*Task inputs*:
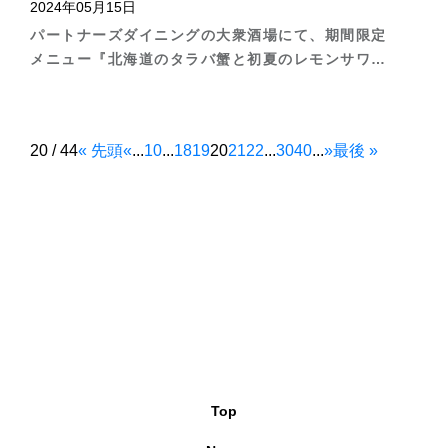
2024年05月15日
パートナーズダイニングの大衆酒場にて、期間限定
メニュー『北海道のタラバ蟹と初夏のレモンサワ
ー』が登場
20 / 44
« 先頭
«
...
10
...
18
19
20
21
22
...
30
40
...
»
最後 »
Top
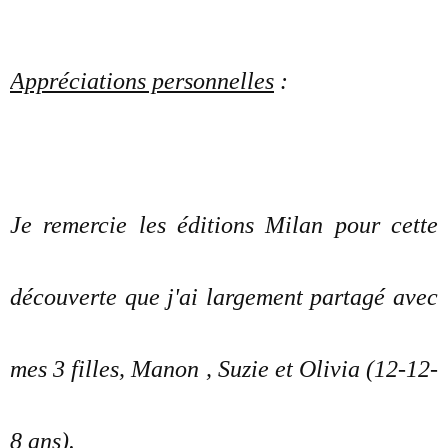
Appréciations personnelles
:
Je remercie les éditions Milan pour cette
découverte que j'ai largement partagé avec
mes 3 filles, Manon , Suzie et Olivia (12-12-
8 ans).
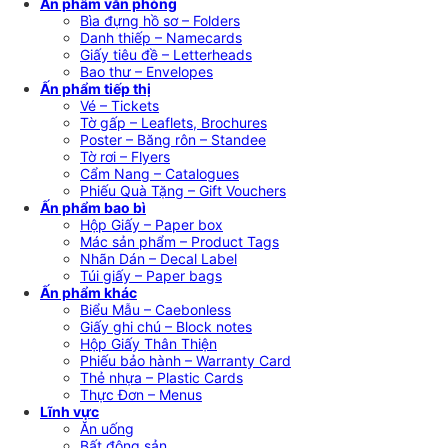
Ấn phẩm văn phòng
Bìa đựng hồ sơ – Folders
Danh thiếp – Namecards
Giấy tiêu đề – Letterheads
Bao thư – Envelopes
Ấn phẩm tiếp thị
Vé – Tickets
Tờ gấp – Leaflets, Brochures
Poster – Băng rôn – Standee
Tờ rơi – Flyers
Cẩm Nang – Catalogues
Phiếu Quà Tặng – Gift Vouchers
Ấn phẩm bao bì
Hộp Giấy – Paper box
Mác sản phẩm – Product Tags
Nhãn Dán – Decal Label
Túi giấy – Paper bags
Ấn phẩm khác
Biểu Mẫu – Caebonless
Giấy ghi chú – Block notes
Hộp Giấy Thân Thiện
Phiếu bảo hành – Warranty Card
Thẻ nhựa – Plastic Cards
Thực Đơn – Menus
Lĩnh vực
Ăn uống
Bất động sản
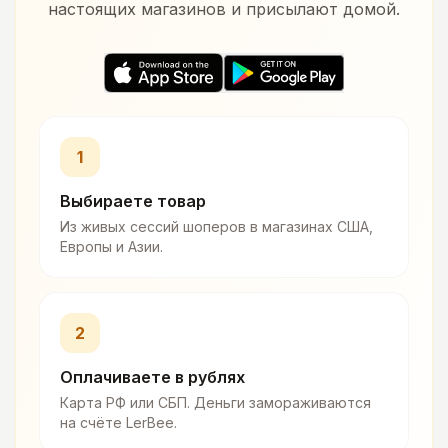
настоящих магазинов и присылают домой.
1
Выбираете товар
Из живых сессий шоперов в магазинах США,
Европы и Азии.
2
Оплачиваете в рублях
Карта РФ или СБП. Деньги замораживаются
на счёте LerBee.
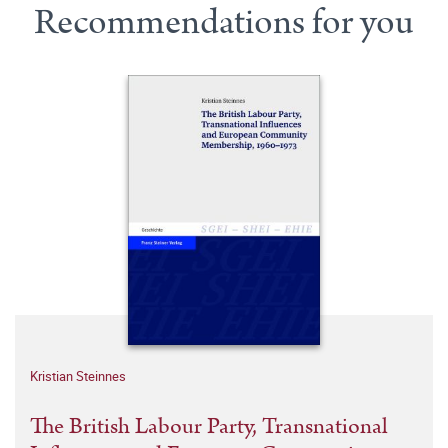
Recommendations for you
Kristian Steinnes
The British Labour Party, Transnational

*Problem statement*:
Only the lines of the data holding the string "Phiếu" are wanted; copy each of them.

*Reply*:
Phiếu Quà Tặng – Gift Vouchers
Phiếu bảo hành – Warranty Card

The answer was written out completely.